Ia memastikan setiap kekayaan alam yang dikuasai secara melawan hukum harus dikembalikan kepada negara untuk sebesar-besarnya kepentingan rakyat.
BACA JUGA:Cerita Kejagung Susun Tumpukan Uang Rp10,2 Triliun Sejak Jam 4 Subuh, Mau Disetor ke Mana?
"Setiap jengkal kekayaan alam yang dikuasai secara melawan hukum harus dikembalikan kepada negara, dan setiap rupiah yang menjadi hak rakyat harus dipastikan kembali sebesar-besarnya untuk kemakmuran rakyat dan kesejahteraan rakyat Indonesia," tukasnya.
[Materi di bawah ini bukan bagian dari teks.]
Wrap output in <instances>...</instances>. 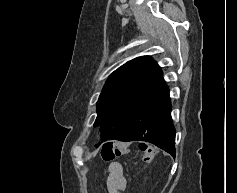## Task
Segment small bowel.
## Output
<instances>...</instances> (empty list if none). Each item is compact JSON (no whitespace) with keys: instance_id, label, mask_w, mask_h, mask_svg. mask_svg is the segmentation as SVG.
<instances>
[{"instance_id":"small-bowel-1","label":"small bowel","mask_w":237,"mask_h":193,"mask_svg":"<svg viewBox=\"0 0 237 193\" xmlns=\"http://www.w3.org/2000/svg\"><path fill=\"white\" fill-rule=\"evenodd\" d=\"M106 187L108 193H123L126 190L127 179L121 164L114 162L108 166Z\"/></svg>"}]
</instances>
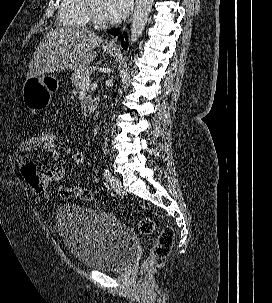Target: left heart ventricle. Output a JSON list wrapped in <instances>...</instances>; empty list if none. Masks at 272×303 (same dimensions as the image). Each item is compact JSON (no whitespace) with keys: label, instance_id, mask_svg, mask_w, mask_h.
I'll return each mask as SVG.
<instances>
[{"label":"left heart ventricle","instance_id":"left-heart-ventricle-1","mask_svg":"<svg viewBox=\"0 0 272 303\" xmlns=\"http://www.w3.org/2000/svg\"><path fill=\"white\" fill-rule=\"evenodd\" d=\"M93 5H94L95 9L97 10V12L99 13V15L104 18V15H103L104 0H93Z\"/></svg>","mask_w":272,"mask_h":303}]
</instances>
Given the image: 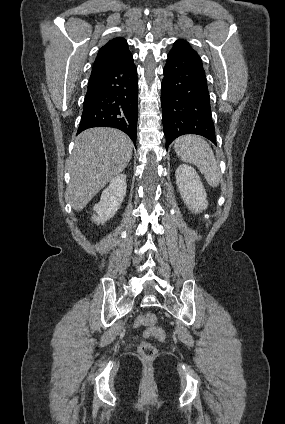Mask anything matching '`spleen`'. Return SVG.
Here are the masks:
<instances>
[{
    "instance_id": "3e777b00",
    "label": "spleen",
    "mask_w": 285,
    "mask_h": 424,
    "mask_svg": "<svg viewBox=\"0 0 285 424\" xmlns=\"http://www.w3.org/2000/svg\"><path fill=\"white\" fill-rule=\"evenodd\" d=\"M174 149L182 161L198 167L210 186L219 185V165L210 145L204 139L197 135H184L175 140Z\"/></svg>"
}]
</instances>
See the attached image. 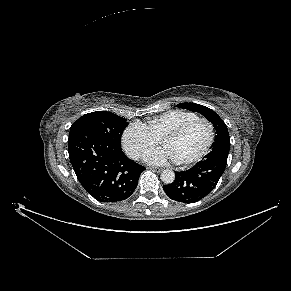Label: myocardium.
I'll return each mask as SVG.
<instances>
[{"label":"myocardium","instance_id":"obj_1","mask_svg":"<svg viewBox=\"0 0 291 291\" xmlns=\"http://www.w3.org/2000/svg\"><path fill=\"white\" fill-rule=\"evenodd\" d=\"M199 123H203L208 127L209 135H208V140H207L205 146L195 157H193L189 160H186V161H176L177 164L182 165V166H191V165L198 163L206 156V154L209 152V150L212 147L214 140H215V128H214L213 123L206 118L198 117L196 119H193L191 121L184 123L183 125L179 126L176 129L168 132L161 139L162 143H164L168 139L178 138V137L182 136L184 133H186L193 126H195L196 124H199Z\"/></svg>","mask_w":291,"mask_h":291}]
</instances>
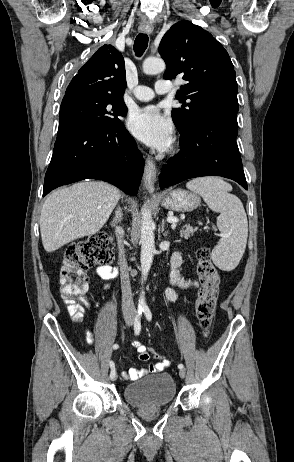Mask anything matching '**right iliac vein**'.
<instances>
[{
	"mask_svg": "<svg viewBox=\"0 0 294 462\" xmlns=\"http://www.w3.org/2000/svg\"><path fill=\"white\" fill-rule=\"evenodd\" d=\"M125 323L127 326H131L133 324V316L132 315H127L125 317ZM117 376H115L114 378H112L111 380H116Z\"/></svg>",
	"mask_w": 294,
	"mask_h": 462,
	"instance_id": "1",
	"label": "right iliac vein"
}]
</instances>
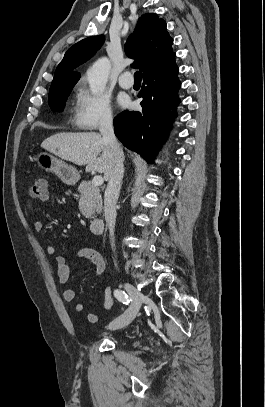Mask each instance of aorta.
I'll use <instances>...</instances> for the list:
<instances>
[{"label": "aorta", "instance_id": "762f6f07", "mask_svg": "<svg viewBox=\"0 0 265 407\" xmlns=\"http://www.w3.org/2000/svg\"><path fill=\"white\" fill-rule=\"evenodd\" d=\"M110 69L111 63L106 57L98 59L88 69L87 79L92 93H99L104 89L108 81Z\"/></svg>", "mask_w": 265, "mask_h": 407}]
</instances>
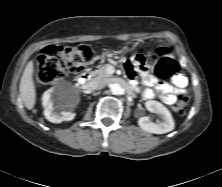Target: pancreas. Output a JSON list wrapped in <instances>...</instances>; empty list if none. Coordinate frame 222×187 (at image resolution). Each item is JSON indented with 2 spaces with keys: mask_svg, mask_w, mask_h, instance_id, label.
I'll list each match as a JSON object with an SVG mask.
<instances>
[{
  "mask_svg": "<svg viewBox=\"0 0 222 187\" xmlns=\"http://www.w3.org/2000/svg\"><path fill=\"white\" fill-rule=\"evenodd\" d=\"M110 66V64H105L103 66L100 67V69L95 70L93 72L94 75L101 77V78H110L111 75L107 73V68Z\"/></svg>",
  "mask_w": 222,
  "mask_h": 187,
  "instance_id": "1",
  "label": "pancreas"
}]
</instances>
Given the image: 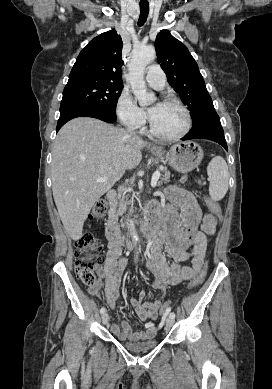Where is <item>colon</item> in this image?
<instances>
[{
  "mask_svg": "<svg viewBox=\"0 0 272 389\" xmlns=\"http://www.w3.org/2000/svg\"><path fill=\"white\" fill-rule=\"evenodd\" d=\"M208 201V206L212 214L219 218L221 215L220 206L211 201ZM107 211V202L104 199L98 200L92 208L90 219H100L104 217ZM103 246L99 239L91 233H84L75 243V270L79 279L88 286H93L97 282L96 271L103 262ZM206 276V268L204 267L200 273L190 282L188 289L193 290L199 287ZM172 304L167 301L161 306V313L167 314L171 310Z\"/></svg>",
  "mask_w": 272,
  "mask_h": 389,
  "instance_id": "5ec220e1",
  "label": "colon"
}]
</instances>
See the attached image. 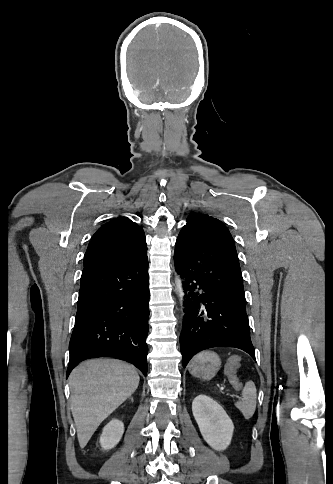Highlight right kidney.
I'll return each mask as SVG.
<instances>
[{
    "label": "right kidney",
    "instance_id": "right-kidney-1",
    "mask_svg": "<svg viewBox=\"0 0 333 484\" xmlns=\"http://www.w3.org/2000/svg\"><path fill=\"white\" fill-rule=\"evenodd\" d=\"M124 432V424L118 419H113L104 428L100 436V444L104 450L112 449L121 439Z\"/></svg>",
    "mask_w": 333,
    "mask_h": 484
}]
</instances>
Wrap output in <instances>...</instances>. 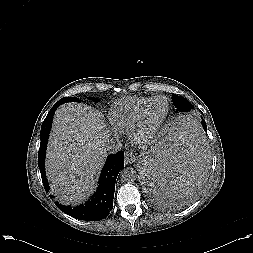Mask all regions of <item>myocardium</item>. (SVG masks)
Segmentation results:
<instances>
[{
  "label": "myocardium",
  "instance_id": "f54148a6",
  "mask_svg": "<svg viewBox=\"0 0 253 253\" xmlns=\"http://www.w3.org/2000/svg\"><path fill=\"white\" fill-rule=\"evenodd\" d=\"M159 98H163L166 100L167 110L164 116L158 122L154 124H149L148 119H147L149 108L153 104V102ZM169 113H170V103L165 96L157 95L155 97H152L142 108L140 115L138 117V120L132 130V135L137 139H146L148 137L153 136L159 131V129L166 122L169 116Z\"/></svg>",
  "mask_w": 253,
  "mask_h": 253
}]
</instances>
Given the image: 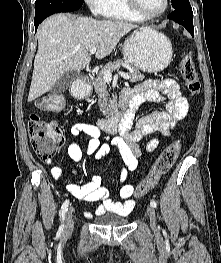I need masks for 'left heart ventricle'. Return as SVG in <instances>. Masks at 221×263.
Returning a JSON list of instances; mask_svg holds the SVG:
<instances>
[{"mask_svg": "<svg viewBox=\"0 0 221 263\" xmlns=\"http://www.w3.org/2000/svg\"><path fill=\"white\" fill-rule=\"evenodd\" d=\"M146 14H154L162 10L165 0H138Z\"/></svg>", "mask_w": 221, "mask_h": 263, "instance_id": "obj_1", "label": "left heart ventricle"}]
</instances>
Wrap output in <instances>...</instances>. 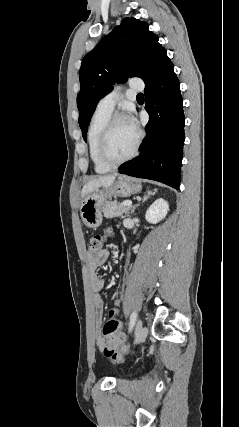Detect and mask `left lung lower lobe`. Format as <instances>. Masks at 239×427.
<instances>
[{
  "mask_svg": "<svg viewBox=\"0 0 239 427\" xmlns=\"http://www.w3.org/2000/svg\"><path fill=\"white\" fill-rule=\"evenodd\" d=\"M173 69L169 61L145 83V109L149 113L146 137L140 155L123 163L119 173L179 189L185 118L180 83Z\"/></svg>",
  "mask_w": 239,
  "mask_h": 427,
  "instance_id": "obj_1",
  "label": "left lung lower lobe"
}]
</instances>
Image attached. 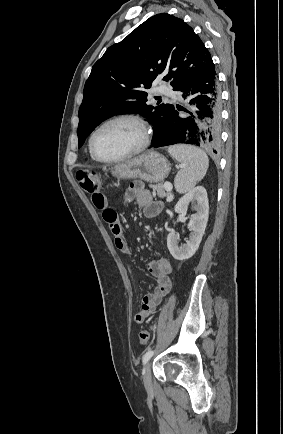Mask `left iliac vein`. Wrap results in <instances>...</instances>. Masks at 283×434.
<instances>
[{
    "label": "left iliac vein",
    "instance_id": "1",
    "mask_svg": "<svg viewBox=\"0 0 283 434\" xmlns=\"http://www.w3.org/2000/svg\"><path fill=\"white\" fill-rule=\"evenodd\" d=\"M143 382L146 390L151 392L153 390L152 384V374H151V363H147L144 372H143Z\"/></svg>",
    "mask_w": 283,
    "mask_h": 434
}]
</instances>
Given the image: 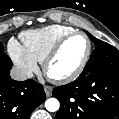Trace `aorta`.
Masks as SVG:
<instances>
[{"instance_id":"762f6f07","label":"aorta","mask_w":119,"mask_h":119,"mask_svg":"<svg viewBox=\"0 0 119 119\" xmlns=\"http://www.w3.org/2000/svg\"><path fill=\"white\" fill-rule=\"evenodd\" d=\"M45 107L49 112H56L60 107V103L56 98H49L45 102Z\"/></svg>"}]
</instances>
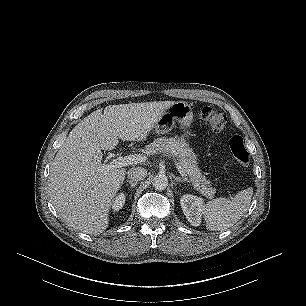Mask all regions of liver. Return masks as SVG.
<instances>
[{
    "label": "liver",
    "mask_w": 306,
    "mask_h": 306,
    "mask_svg": "<svg viewBox=\"0 0 306 306\" xmlns=\"http://www.w3.org/2000/svg\"><path fill=\"white\" fill-rule=\"evenodd\" d=\"M174 101L109 105L85 117L60 147L49 175V193L61 218L74 229L100 234L126 174L102 165V149L122 141H144L159 116Z\"/></svg>",
    "instance_id": "obj_1"
}]
</instances>
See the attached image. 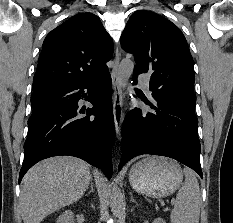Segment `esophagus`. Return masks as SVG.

Sebelumnya diwartakan, Jaksa Agung Sanitiar Burhanuddin menyerahkan uang Rp 10,2 triliun secara simbolis kepada Presiden Prabowo Subianto hingga Menteri Keuangan Purbaya Yudhi Sadewa di Kompleks Kejaksaan Agung, Rabu, 13 Mei 2026.
Jaksa Agung Sanitiar Burhanuddin mengatakan bahwa penyerahan uang tersebut merupakan wujud transparansi dan akuntabilitas kinerja Kejagung kepada publik.
"Kami melaporkan sekaligus menyerahkan uang hasil tindak lanjut penertiban kawasan hutan oleh Satgas PKH kepada negara melalui Kementerian Keuangan dengan total sebanyak Rp10.270.051.886.464," kata Jaksa Agung, Rabu.
Tak berhenti di situ, ST Burhanuddin juga merincikan uang yang disetorkan ke kas negara. Dana tersebut salah satunya berasal dari penagihan denda bidang kehutanan.
"Pertama adalah penagihan denda administratif di bidang kehutanan dan Satgas PKH sebanyak Rp3.423.742.672.359.," tuturnya.
"Hasil Satgas PKH yang diperuntukkan untuk pajak PBB dan non-PBB hasil pengawasan Satgas PKH sebanyak Rp6.846.309.214.105.," sambung Jaksa Agung.
Terkait penguasaan lahan dan kawasan hutan, kata Burhanuddin, per hari ini tim Satgas PKH telah berhasil melakukan penguasaan kembali kawasan hutan. Baik sektor perkebunan sawit dan sektor pertambangan.
"Pertama, sektor perkebunan sawit. Satgas PKH sejak terbentuknya pada Februari 2025 hingga hari ini, berhasil melakukan penguasaan kembali kawasan hutan seluas 5.889.141,31 hektar," ungkapnya.
Kemudian di Sektor pertambangan. Satgas PKH berhasil melakukan penguasaan kembali kawasan hutan seluas 12.371,58 hektar.